Fix KERNEL_POD_NAME substitution to avoid SSTI

[lresende]

No description provided.

[Zsailer]

This looks great, @lresende!

I think I found a small security gap that needs addressing before merge.

The current regex pattern [a-zA-Z_][a-zA-Z0-9_]* allows variables starting with underscores, which means {{ __class__ }} would be accepted and could potentially enable Python magic method attacks.

Imagine someone doing this:

  # Malicious KERNEL_POD_NAME that could be accepted by current regex:
  KERNEL_POD_NAME = "{{
  kernel_id.__class__.__mro__[1].__subclasses__()[104].__init__.__globals__['sys'].exit }}"

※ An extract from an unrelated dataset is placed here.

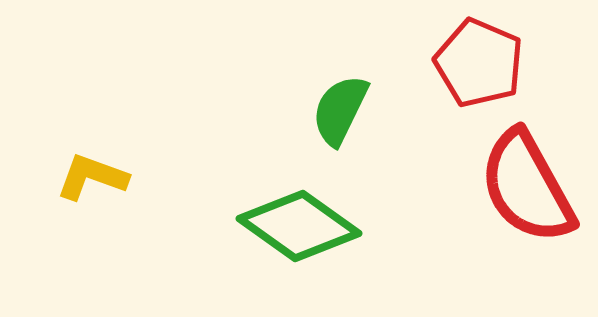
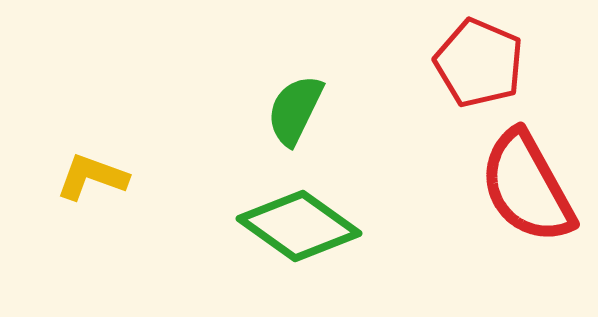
green semicircle: moved 45 px left
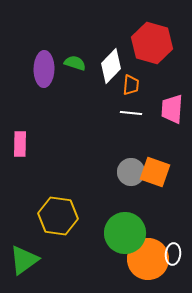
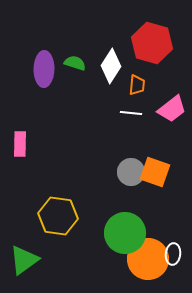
white diamond: rotated 12 degrees counterclockwise
orange trapezoid: moved 6 px right
pink trapezoid: rotated 132 degrees counterclockwise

If __class__ were somehow in the variables dict, this could expose:

• Object introspection capabilities
• Access to the class hierarchy
• Potential stepping stone for more complex attacks

I think the regex should block anything with a leading underscore,

pattern = r'\{\{\s*([a-zA-Z][a-zA-Z0-9_]*)\s*\}\}'  # No leading underscore

I think if we can fix this and add a test case, we should be good to go here.

[lresende]

Thank you @Zsailer , good catch. I have updated it:

1. Updated the regex pattern in enterprise_gateway/services/processproxies/k8s.py:226 to prevent variables starting with underscore:
   - Changed from: r'{{\s*([a-zA-Z_][a-zA-Z0-9_])\s}}'
   - To: r'{{\s*([a-zA-Z][a-zA-Z0-9_])\s}}'
2. Enhanced the test case in enterprise_gateway/tests/test_process_proxy.py to verify that underscore-prefixed variables (like class, dict, globals) are properly blocked and treated as invalid template syntax.